Par Charles-Louis Detournay le 24 avril 2009                      Lien  
La sortie d'un album de {L'Épervier} est toujours un évènement, même si le public a pu patienter grâce aux fascicules, mi-albums mi-documentaires proposés par l'éditeur. Pour nous, son auteur revient sur les particularités de ce nouveau cycle, et la documentation qu'il doit rassembler pour maintenir le niveau d'exigence de la série.

C’est votre premier Épervier qui sort chez Soleil, ce changement d’éditeur faisant suite à l’affaire Dupuis.

C’est principalement l’éviction de Claude Gendrot, avec qui je partageais depuis 16 ans une certaine conception de la bande dessinée, qui a provoqué ce coup de colère. La démission de Corinne Bertrand me laissait sans aucun contact chez Dupuis, alors que mes connaissances étaient toutes passées chez Soleil [1]. J’avais donc pensé à Futuro pour m’éditer, mais Claude m’a dit que L’Épervier était plus une série ‘grand public’ qu’une BD d’auteur, et comme venait de se créer Quadrants Solaires devenu Quadrants, avec les personnes de contact que j’avais chez Dupuis, tout se combinait très bien.
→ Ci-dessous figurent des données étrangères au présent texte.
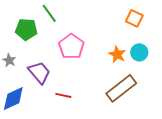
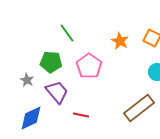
green pentagon: (26, 29) -> (51, 62), moved
orange star: (117, 54) -> (120, 41), moved

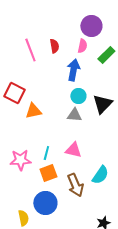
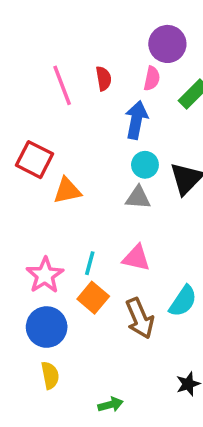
pink star: (20, 160) -> (45, 275), turned -30
orange square: (48, 173) -> (93, 298), turned -30
blue circle: (45, 203) -> (47, 327), moved

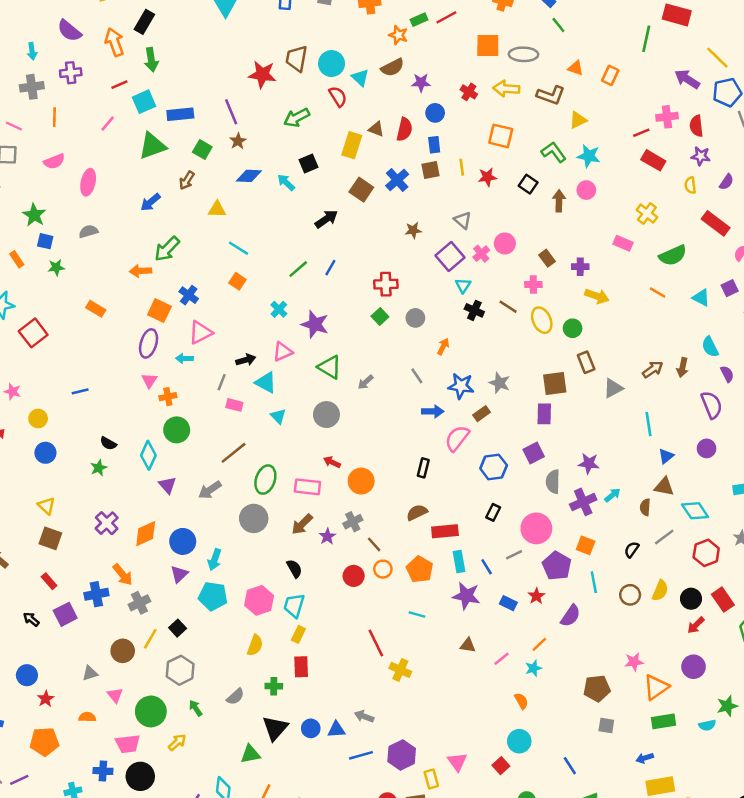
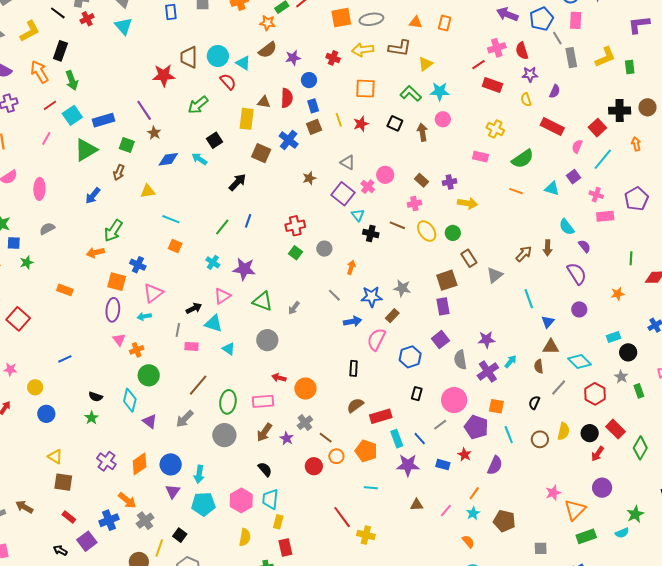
brown pentagon: (597, 688) -> (504, 521), moved, turned 30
Patrice Pellerin : « je dessine toujours pour une seule personne ! »
Un nouveau cycle fort attendu !

Comme vous entamez un nouveau cycle, on aurait pu se diriger vers pas mal de destinations, pourquoi le Canada ?

J’aurais effectivement pu faire partir L’Épervier dans pas mal de directions différentes, mais ce sont des historiens canadiens m’envoyant de la documentation qui m’ont orienté vers cette belle contrée. Puis, dessiner la neige et les résineux, cela changeait des paysages guyanais. Lors du festival de Gatineau, j’avais donné mes coordonnées à différents fans de la série, et j’ai reçu des mails, des livres, des CD-rom bourrés de documentations, des internautes se proposant même d’aller visiter des lieux pour faire des photos et me les envoyer.
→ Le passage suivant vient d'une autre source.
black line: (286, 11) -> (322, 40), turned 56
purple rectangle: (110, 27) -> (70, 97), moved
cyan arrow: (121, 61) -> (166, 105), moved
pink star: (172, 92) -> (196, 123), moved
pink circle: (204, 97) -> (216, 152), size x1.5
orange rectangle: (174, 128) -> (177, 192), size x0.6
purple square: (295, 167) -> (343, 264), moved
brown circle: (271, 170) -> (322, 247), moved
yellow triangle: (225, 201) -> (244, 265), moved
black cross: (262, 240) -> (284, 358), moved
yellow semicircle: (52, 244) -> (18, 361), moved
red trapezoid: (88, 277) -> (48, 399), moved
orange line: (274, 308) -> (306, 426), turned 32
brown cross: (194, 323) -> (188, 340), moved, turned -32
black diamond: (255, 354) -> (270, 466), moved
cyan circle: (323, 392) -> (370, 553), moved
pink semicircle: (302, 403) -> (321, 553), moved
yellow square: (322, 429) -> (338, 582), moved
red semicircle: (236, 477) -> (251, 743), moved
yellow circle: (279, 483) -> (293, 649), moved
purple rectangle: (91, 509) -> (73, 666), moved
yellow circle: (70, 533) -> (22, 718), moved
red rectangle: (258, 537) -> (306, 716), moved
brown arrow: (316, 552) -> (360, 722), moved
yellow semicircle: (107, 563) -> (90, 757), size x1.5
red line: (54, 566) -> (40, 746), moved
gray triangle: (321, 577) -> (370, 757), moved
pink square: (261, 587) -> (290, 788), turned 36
Pas mal d’auteurs rechignent à dédicacer, se plaignant de voir toujours les mêmes têtes, mais pour votre part, cela vous a profité !

Bien entendu, et mis à part le contact de mon public que je recherche, la moitié des dédicaces que je réalise sont pour des férus de BD qui ne connaissent pourtant pas L’Épervier. Ils en ont souvent entendu parler, mais n’ont jamais eu l’occasion de le découvrir, et ils profitent alors de cette opportunité pour entamer la série. C’est pour cela que je dis toujours aux libraires de recommander des premiers tomes, c’est ce qui part le plus en dédicace ! Pour Angoulême, c’est ce tome spécial en noir et blanc qui m’a permis d’aller voir mon public, sinon, j’aurais été finir mes couleurs !
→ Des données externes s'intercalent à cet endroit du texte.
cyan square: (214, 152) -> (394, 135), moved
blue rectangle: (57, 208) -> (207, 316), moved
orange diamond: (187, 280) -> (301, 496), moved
Mis-à-part les lecteurs, comment vous êtes-vous documenté sur le Canada ?

Le plus grand spécialiste des fortifications canadiennes, André Charbonneau, est venu chez moi pour me fournir les détails nécessaires. Les Canadiens sont ravis que je traite cette période, car cela n’avait pas encore été fait en BD, semblerait-il, et parce que c’est en plein dans la présence française.

Pourtant, de prime abord, on pourrait croire que d’autres dessinateurs ont parlé de cette période historique ?

En réalité, pas mal de mes collègues, comme JF Charles, ont évoqué la fin du Canada, un épisode plutôt sombre. Comme il paraît que je fais quelques efforts du point de vue documentaire (rires), cela réjouit donc nos amis Canadiens qu’on explore et donne une autre vision de leurs contrées. Effectivement, j’aime faire de la reconstitution historique, et les historiens adorent qu’on reconstitue leurs univers et les lieux qu’ils affectionnent.

Est-ce que la minutie qui vous caractérise n’est pas une arme à double tranchant ? Lorsqu’on va positionner tel détail, on ne peut qu’aller dans une direction encore plus précise, et donc s’obliger encore plus de recherches ?

Plus ca va, plus j’ai le souci du détail car j’accumule de la documentation et les connaissances sur le sujet. Mais effectivement, je n’oublie jamais que c’est du feuilleton, que c’est un peu comme Indiana Jones : vous vous retrouvez devant un divertissement d’aventures plaisant, et c’est bien le but premier, mais tous les costumes et les représentations sont pourtant authentiques. Je fais pareil avec L’Épervier, même si j’ajoute des petites explications historiques.

Mais tout-de-même, il y a une minutie, voire une maniaquerie, à refaire une case, car la garde-fou n’est pas à la bonne hauteur par rapport à la réalité historique.

On peut trouver bizarre de se casser la tête sur un détail que personne ne va voir. Mais, en réalité, je travaille toujours pour une seule personne, celle qui connait le mieux la période et le lieu décrits. Cela permet de hausser mon degré d’exigence. Grâce à cette personne que je veux respecter, j’apprends également, et lorsque j’ai assimilé ce détail, je peux aller beaucoup plus vite pour les cases suivantes, tout en respectant le cadre historique et mon public. De plus, cet excès de précision me donne des contacts avec des gens, spécialisés dans leur domaine. Je n’y pensais pas au départ, mais en dessinant Versailles, j’ai recherché des informations, puis ce sont des historiens du château qui m’ont rappelé pour me fournir des précisions utiles. Grâce à eux, je fais une exposition dans Versailles même. Fabuleux ! Grâce à ces personnes, je peux donc faire des choses que je n’aurais jamais pu faire seul.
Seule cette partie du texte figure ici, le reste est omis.